§ **Task instructions**
Set down each entry as it stands. Skip the pictures.

[Supplied material]

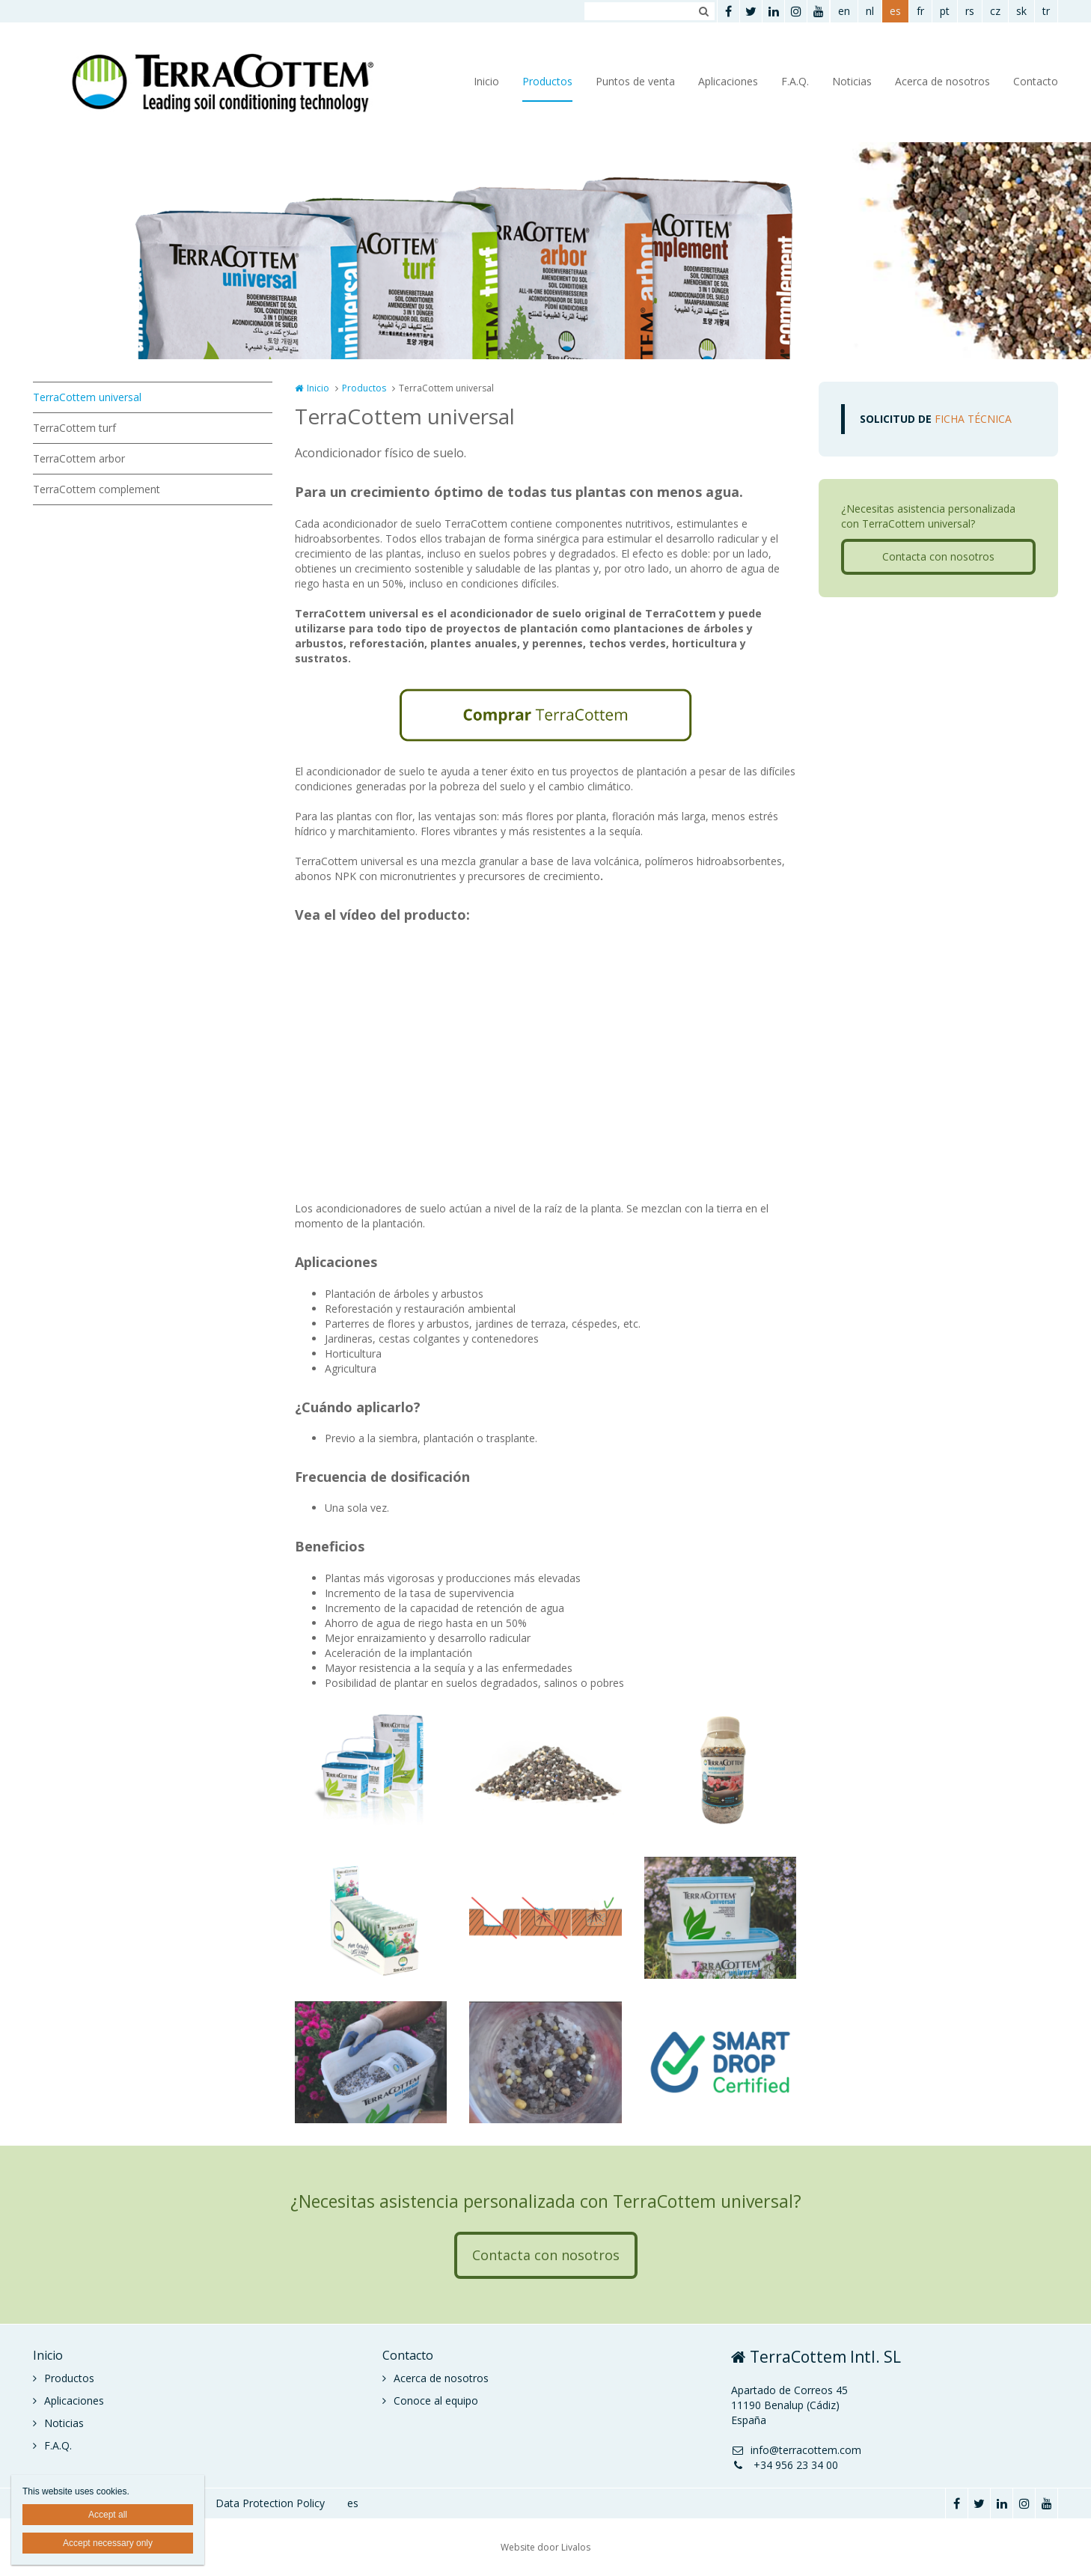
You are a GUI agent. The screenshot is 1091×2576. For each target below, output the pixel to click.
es (895, 11)
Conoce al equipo (436, 2400)
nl (870, 11)
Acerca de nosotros (942, 81)
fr (920, 11)
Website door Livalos (545, 2547)
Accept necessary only (108, 2543)
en (844, 11)
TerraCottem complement (96, 489)
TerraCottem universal (87, 397)
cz (995, 11)
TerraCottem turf (74, 428)
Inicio (486, 81)
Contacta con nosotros (938, 556)
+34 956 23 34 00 (784, 2465)
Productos (547, 81)
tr (1046, 11)
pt (945, 11)
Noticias (852, 81)
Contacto (1035, 81)
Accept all (107, 2514)
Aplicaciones (728, 81)
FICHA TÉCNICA (936, 419)
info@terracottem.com (796, 2450)
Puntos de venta (635, 81)
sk (1021, 11)
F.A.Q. (795, 81)
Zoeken (703, 11)
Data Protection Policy (270, 2503)
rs (969, 11)
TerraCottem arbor (79, 458)
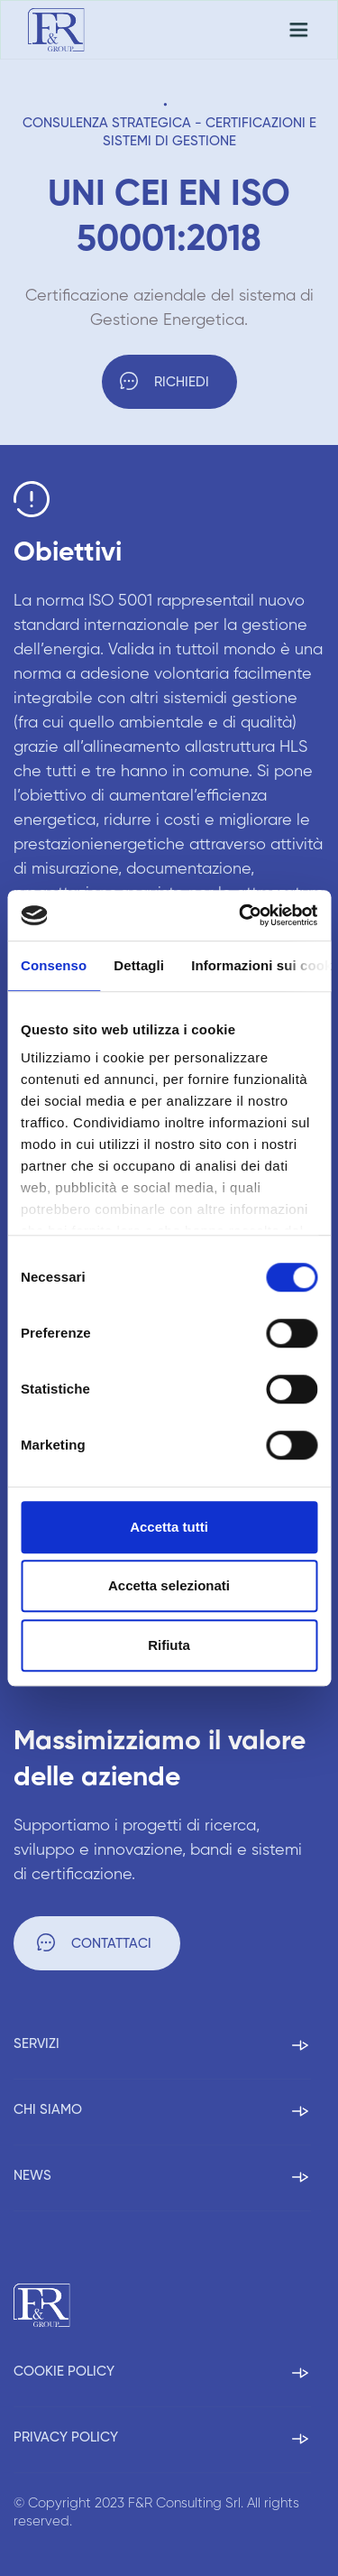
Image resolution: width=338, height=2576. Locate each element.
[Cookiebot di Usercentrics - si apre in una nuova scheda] (240, 915)
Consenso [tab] (54, 965)
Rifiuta (169, 1645)
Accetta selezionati (169, 1585)
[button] (298, 29)
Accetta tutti (169, 1526)
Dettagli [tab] (139, 965)
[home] (56, 29)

[/Supplied material]

§ **Completed task**
You are a GUI agent. The screenshot is 1091×2576. For each target below, output the pixel to click.
es (895, 11)
Conoce al equipo (436, 2400)
nl (870, 11)
Acerca de nosotros (942, 81)
fr (920, 11)
Website door Livalos (545, 2547)
Accept necessary only (108, 2543)
en (844, 11)
TerraCottem complement (96, 489)
TerraCottem universal (87, 397)
cz (995, 11)
TerraCottem turf (74, 428)
Inicio (486, 81)
Contacta con nosotros (938, 556)
+34 956 23 34 00 (784, 2465)
Productos (547, 81)
tr (1046, 11)
pt (945, 11)
Noticias (852, 81)
Contacto (1035, 81)
Accept all (107, 2514)
Aplicaciones (728, 81)
FICHA TÉCNICA (936, 419)
info@terracottem.com (796, 2450)
Puntos de venta (635, 81)
sk (1021, 11)
F.A.Q. (795, 81)
Zoeken (703, 11)
Data Protection Policy (270, 2503)
rs (969, 11)
TerraCottem arbor (79, 458)
Image resolution: width=338, height=2576. Locate each element.
[Cookiebot di Usercentrics - si apre in una nuova scheda] (240, 915)
Consenso [tab] (54, 965)
Rifiuta (169, 1645)
Accetta selezionati (169, 1585)
[button] (298, 29)
Accetta tutti (169, 1526)
Dettagli [tab] (139, 965)
[home] (56, 29)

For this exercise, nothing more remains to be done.